Whilst cautiously edging towards the steps, eyes transfixed on the water hazard of a floor and spine attempting balance in its unfused, unsupported state, my brain had little space to take note of the squealing, squelching, splashing, and screaming that my auditory system was desperately attempting to relay. Boisterous babies and troublesome tots littered the pool. Interspersed in this mayhem were the praising parents who cooed and crowed at their child’s leg kicking and arm splaying. As I reached the steps, the realisation that there was no position that would avoid either a stomach or back attack, by a small, movement flaunting toddler, seated in my mind.  The main area of the swimming pool had become a claustrophobic cage of bodies, and in order to reach the safe haven of the adult only slow lane, I would have to manoeuvre my way through this wriggling, writhing obstacle course without so much as a foot in my stomach. Impossible it did but seem.

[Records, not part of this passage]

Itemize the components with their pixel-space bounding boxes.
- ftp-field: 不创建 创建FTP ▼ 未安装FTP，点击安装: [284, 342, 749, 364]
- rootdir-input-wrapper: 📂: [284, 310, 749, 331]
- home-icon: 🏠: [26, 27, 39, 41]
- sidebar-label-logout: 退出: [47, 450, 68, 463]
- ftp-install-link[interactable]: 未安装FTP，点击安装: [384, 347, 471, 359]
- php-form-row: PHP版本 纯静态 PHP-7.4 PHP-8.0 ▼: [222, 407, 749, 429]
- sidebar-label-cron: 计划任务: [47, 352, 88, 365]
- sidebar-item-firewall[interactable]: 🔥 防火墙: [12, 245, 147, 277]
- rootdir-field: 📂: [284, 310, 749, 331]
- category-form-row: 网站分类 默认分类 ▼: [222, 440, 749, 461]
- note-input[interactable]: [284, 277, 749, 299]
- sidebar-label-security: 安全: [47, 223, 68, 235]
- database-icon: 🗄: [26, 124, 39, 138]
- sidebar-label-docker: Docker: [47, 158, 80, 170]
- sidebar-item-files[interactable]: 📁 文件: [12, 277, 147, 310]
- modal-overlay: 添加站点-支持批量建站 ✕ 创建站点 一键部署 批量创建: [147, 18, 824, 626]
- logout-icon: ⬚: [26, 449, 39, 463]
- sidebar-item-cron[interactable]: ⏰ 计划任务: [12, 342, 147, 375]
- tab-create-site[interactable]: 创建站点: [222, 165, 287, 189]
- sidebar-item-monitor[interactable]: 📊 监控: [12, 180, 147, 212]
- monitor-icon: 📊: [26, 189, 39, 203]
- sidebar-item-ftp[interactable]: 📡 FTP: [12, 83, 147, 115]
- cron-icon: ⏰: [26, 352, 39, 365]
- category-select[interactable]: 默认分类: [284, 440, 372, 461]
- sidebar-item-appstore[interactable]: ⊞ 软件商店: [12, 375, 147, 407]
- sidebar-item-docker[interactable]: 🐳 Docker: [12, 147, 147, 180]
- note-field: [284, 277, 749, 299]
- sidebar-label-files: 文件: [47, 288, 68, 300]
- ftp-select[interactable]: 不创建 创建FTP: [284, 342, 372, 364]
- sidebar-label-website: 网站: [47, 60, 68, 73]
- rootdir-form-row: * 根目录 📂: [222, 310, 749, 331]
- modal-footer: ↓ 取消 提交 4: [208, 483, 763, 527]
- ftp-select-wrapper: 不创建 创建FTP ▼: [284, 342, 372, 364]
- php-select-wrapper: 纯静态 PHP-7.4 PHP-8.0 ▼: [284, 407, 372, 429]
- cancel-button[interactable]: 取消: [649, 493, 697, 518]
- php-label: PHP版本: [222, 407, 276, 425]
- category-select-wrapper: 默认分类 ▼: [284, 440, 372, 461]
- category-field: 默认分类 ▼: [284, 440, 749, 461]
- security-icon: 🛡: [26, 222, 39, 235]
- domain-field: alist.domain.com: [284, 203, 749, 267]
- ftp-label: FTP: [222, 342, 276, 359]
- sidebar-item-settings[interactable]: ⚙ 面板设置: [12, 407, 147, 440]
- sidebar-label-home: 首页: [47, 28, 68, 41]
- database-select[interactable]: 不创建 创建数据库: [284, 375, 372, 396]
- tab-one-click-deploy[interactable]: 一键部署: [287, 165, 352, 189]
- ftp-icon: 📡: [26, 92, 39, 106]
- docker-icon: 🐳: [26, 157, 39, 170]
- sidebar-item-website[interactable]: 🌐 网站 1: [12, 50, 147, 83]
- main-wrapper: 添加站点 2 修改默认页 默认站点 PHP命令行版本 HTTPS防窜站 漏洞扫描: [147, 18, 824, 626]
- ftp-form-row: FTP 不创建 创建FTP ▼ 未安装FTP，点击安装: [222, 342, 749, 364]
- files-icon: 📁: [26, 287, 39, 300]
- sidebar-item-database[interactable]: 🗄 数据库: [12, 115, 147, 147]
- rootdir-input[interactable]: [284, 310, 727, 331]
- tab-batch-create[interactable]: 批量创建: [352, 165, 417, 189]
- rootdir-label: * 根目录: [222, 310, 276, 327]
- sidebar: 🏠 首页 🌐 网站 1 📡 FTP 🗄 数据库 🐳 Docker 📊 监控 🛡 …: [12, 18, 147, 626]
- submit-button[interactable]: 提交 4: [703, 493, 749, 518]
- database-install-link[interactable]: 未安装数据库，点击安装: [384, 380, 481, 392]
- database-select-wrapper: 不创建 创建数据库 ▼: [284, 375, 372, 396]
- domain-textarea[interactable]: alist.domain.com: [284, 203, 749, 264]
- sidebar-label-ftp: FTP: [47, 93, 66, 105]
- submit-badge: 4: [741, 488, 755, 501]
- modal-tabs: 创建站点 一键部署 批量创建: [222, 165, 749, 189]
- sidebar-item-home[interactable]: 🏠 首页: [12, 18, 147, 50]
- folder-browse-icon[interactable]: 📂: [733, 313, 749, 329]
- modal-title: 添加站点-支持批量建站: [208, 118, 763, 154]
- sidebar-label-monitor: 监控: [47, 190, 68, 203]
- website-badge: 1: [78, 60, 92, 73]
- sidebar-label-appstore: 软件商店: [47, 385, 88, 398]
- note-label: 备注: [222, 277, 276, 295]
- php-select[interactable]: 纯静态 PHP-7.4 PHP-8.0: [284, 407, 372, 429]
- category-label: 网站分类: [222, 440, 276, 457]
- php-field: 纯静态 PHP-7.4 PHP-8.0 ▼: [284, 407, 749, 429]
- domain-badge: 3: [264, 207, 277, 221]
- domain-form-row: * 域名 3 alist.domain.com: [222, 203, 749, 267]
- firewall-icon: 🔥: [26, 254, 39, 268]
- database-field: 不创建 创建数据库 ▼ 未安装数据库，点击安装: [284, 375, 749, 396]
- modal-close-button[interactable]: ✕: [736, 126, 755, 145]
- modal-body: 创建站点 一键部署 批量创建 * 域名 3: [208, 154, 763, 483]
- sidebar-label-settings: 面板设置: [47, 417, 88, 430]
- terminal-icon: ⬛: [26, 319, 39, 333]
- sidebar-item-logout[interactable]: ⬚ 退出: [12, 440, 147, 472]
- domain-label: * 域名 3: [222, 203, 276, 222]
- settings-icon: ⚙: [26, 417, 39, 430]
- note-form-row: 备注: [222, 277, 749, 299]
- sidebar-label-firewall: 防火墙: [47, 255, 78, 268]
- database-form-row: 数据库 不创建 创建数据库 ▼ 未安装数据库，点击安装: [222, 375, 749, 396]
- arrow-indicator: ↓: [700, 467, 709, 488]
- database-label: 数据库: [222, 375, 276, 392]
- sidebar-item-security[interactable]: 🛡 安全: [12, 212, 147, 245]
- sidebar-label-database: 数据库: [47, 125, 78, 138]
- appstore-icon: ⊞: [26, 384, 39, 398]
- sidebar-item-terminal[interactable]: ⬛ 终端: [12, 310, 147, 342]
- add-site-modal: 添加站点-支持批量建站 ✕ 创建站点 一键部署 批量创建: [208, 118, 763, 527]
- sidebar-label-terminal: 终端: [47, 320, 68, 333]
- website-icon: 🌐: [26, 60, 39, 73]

After prolonged hesitation on my part, my mother (Moses) stepped into cool, crowded waters and the sea of red armbands began to part. Hastily following, in the newly formed clearing, I reached the safety of the swimming lanes without so much as bruise or blemish. I began to walk, each step placing the enslavement, by my corrupt spine, further into the past. At one o’clock, a mass exodus of children took place. It was as if the Pied Piper had arrived and lured them away with his magic pipe. A stream of miniature swimsuits skipped out of sight. Peace and quiet reigned over the remaining fully grown individuals and it was clear that I was not alone in my opinion of silence, after an encounter with a multitude of minors, being one of the highest desiderata. 

Wednesday, 9 February 2011

LOST DOG!

This morning during my constitutional walk on the Heath, I came to the realisation that to be accepted in the world of daytime strolls in the boondocks of London, a dog is a necessity. The inclusion of a lead in your attire provides a valid explanation, to the weekday women who frequent the great outdoors, as to why you are there.  The breed, size or age is of little consequence, as you possess the key unlocking the door to the secret garden of the dog walking, puppy loving and canine obsessed. Within these walls people are known by the name, breed and personality of their dog, and judged accordingly.

It is hard enough to shuffle down the path devoid of a barking companion and a poop-a-scoop, let alone have a back break on a brown bench. Today I was ever so tempted to call out to my imaginary dog, to provide the required justification for my regular presence on the Heath. A short cry to Buster my lost dog and all would be forgiven. I would be welcomed into this strange social network, no longer awkward and out of place sitting on a park bench or ambling along the avenue. Find me my lost dog!